I have my phone with me, but I’m too tired to text Scarlett. Too tired even to see if I have another email from SN. Who cares? He’s probably just another entitled little shit, like everyone else at Wood Valley. He’s already admitted as much.
The screen door opens and closes behind me, but I don’t turn to look. Theo plops down into the lounge chair next to mine and takes out a set of rolling papers and a bag of weed.
“I’m not an asshole, you know,” Theo says, and begins to roll his joint with tender precision. Fat and straight. Elegant work.
“Honestly? You have given me no evidence to the contrary,” I say, and then regret it immediately. Couldn’t I have just said Yes, yes you are. Or Leave me alone. Why do I sometimes talk like a sixty-year-old? “Won’t your mom see you?”

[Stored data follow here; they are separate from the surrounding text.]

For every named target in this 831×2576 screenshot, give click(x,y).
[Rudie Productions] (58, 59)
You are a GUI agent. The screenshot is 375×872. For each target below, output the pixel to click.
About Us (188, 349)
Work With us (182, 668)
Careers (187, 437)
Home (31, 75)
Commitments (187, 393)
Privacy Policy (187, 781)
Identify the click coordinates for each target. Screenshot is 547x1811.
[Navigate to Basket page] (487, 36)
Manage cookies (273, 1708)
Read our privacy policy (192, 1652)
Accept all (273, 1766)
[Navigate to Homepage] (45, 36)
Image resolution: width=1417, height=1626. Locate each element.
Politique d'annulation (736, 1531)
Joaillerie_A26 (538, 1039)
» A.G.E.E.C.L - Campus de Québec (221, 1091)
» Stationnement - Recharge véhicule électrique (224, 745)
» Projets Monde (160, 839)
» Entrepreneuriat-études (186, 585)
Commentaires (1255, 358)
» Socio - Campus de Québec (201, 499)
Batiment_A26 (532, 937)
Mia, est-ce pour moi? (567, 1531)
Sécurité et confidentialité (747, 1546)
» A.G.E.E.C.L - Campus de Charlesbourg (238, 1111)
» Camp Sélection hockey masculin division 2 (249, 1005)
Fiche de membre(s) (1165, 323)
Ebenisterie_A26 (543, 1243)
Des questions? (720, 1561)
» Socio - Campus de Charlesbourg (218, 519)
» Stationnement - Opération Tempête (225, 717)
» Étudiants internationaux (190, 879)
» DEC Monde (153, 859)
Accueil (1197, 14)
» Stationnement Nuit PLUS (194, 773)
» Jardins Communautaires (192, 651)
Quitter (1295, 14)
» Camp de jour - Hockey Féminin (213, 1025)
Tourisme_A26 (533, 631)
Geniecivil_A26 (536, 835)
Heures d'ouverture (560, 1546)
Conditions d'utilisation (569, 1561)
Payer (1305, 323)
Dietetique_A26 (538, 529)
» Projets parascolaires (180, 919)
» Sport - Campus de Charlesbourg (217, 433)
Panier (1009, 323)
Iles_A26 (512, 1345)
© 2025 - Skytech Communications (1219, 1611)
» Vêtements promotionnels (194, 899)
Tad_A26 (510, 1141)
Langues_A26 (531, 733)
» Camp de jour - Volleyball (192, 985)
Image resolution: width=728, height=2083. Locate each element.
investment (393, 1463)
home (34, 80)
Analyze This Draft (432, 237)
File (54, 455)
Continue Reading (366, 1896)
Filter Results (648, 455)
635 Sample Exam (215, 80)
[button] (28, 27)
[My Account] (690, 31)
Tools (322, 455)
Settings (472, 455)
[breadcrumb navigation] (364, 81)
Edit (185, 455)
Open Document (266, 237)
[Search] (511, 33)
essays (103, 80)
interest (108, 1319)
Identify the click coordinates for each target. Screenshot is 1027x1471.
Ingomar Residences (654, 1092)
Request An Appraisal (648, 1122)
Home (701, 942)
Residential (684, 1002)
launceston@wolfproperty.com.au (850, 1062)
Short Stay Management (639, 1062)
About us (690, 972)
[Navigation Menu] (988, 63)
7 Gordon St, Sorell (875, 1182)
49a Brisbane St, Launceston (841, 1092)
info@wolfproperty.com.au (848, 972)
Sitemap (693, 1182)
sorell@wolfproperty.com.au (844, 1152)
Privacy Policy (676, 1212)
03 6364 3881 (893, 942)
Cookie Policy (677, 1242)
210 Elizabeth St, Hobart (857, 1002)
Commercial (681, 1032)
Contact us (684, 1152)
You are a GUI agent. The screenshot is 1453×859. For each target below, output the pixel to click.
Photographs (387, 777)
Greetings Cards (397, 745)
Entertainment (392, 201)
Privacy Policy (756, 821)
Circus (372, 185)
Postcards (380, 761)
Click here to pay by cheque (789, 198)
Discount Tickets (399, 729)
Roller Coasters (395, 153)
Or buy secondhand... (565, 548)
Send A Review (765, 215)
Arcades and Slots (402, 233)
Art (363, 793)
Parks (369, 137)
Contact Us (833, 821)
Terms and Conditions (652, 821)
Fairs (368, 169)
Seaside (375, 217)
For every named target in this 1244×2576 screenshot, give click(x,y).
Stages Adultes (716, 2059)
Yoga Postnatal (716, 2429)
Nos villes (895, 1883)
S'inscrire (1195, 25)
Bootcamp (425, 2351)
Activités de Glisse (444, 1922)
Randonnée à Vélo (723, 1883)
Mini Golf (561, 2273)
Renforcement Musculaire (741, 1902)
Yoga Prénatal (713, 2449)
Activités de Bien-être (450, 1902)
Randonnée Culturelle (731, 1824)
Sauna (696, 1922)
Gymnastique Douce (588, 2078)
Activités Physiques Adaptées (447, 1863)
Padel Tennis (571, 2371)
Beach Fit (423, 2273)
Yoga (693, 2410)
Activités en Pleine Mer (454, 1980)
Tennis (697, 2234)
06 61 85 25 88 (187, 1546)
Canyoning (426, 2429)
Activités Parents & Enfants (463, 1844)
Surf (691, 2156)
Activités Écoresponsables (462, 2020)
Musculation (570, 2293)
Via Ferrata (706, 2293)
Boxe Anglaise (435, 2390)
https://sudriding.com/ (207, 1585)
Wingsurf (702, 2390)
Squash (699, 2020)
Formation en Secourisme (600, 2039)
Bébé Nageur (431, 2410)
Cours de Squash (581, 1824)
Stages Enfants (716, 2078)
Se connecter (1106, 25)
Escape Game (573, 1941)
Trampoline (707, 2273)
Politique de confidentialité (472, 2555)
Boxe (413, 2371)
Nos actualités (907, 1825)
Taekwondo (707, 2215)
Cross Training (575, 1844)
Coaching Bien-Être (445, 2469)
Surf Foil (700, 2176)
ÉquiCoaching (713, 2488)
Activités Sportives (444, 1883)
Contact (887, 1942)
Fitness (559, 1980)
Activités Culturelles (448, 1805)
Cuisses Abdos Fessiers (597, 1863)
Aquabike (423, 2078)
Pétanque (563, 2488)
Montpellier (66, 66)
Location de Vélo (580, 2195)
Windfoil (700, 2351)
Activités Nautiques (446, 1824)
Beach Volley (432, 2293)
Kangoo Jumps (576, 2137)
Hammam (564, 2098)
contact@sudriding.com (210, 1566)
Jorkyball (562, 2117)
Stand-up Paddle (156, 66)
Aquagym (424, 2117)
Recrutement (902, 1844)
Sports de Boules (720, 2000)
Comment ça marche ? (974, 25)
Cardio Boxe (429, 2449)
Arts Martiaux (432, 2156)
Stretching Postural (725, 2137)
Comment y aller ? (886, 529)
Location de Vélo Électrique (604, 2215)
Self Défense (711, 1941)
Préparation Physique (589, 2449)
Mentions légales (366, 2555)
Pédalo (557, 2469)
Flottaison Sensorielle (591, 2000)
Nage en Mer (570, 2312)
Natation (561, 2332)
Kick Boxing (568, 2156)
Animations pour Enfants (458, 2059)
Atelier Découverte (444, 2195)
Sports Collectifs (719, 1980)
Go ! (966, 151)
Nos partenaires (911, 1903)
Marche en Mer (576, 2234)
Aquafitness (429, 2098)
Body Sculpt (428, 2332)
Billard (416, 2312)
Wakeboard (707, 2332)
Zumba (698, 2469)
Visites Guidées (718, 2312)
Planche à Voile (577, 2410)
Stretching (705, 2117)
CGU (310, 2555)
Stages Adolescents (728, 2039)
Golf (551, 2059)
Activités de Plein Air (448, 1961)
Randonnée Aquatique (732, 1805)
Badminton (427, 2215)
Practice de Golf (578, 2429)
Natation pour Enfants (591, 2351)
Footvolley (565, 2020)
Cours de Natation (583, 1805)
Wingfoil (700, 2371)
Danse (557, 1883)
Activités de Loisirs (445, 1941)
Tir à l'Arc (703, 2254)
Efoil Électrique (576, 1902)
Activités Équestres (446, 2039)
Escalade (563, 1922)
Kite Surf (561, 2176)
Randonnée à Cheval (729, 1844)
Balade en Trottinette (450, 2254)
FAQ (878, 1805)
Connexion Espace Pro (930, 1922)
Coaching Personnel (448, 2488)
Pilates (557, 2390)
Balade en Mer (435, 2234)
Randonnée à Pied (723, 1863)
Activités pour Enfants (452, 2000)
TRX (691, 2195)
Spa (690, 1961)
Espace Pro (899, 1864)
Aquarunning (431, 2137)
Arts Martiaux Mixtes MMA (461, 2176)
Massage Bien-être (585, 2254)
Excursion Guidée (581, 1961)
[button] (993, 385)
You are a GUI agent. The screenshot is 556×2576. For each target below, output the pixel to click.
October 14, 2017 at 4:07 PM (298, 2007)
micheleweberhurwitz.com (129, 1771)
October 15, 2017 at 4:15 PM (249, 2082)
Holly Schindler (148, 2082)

“One hundred percent sanctioned, legal, and medicinal. Got a prescription from my shrink.”
“Seriously?” I ask.
“No joke. It’s for my anxiety.” I can hear the smile in his voice, and I find myself smiling back. Only in California, I think. He holds the joint out toward me, but I shake my head. My dad has had enough trauma for one day. He doesn’t need to see his Goody Two-shoes daughter smoking up with his new stepson. For a pharmacist, he’s surprisingly conservative about pharmaceuticals. “Anyhow, I think she’d be relieved it’s just a joint. A kid from school died last year. Heroin OD.”
“That’s awful,” I say. There was a ton of drug use at my old school. Doubt the stuff they take here is any harder, probably just more expensive. “I wonder what his prescription was for.”
Theo shoots me a look. It takes him a moment to realize I’m kidding. I tend to make jokes at inappropriate times. Go darker than I probably should. He might as well learn that about me now.
“You know, in any other situation, I could see us being friends. You’re not that bad. I mean, Ashby could have a field day giving you a makeover, but you already have the raw material. And I can tell you’re kind of cool in your own way. Funny.” Theo looks straight ahead, delivers his backhanded compliments to the hills. “Your dad sucks, though.”
“And you are kind of an asshole,” I say. “For real.”
Theo laughs, shudders at some invisible wind. It cools down at night here, but it’s still too hot for the scarf he has knotted around his neck. He takes a hit, long and hard. I’ve never smoked pot, but I can see the appeal. I can feel him unwinding next to me, sinking deeper into the chair. The glass of wine has loosened me too. I wish Rachel had offered me a second. That’s a gift I wouldn’t have refused.
“Yeah, I know. But do you have any idea how much shit I’m going to take at school because of him? Jesus Christ.”
“I don’t feel sorry for you.”
“No, you probably shouldn’t.”
“This sucks for me too. All of it. Every single minute of every single day,” I say, and once it’s out, I realize just how true it is. Dad, you were wrong: it could be worse. It is so much worse. “I had a life back in Chicago. Friends. People who would actually say hello to me in the halls.”
“My dad died of lung cancer,” Theo says, apropos of nothing, and takes another long hit. “That’s why I smoke. Figure if you can run twelve miles a day and get cancer anyway, I might as well live it up.”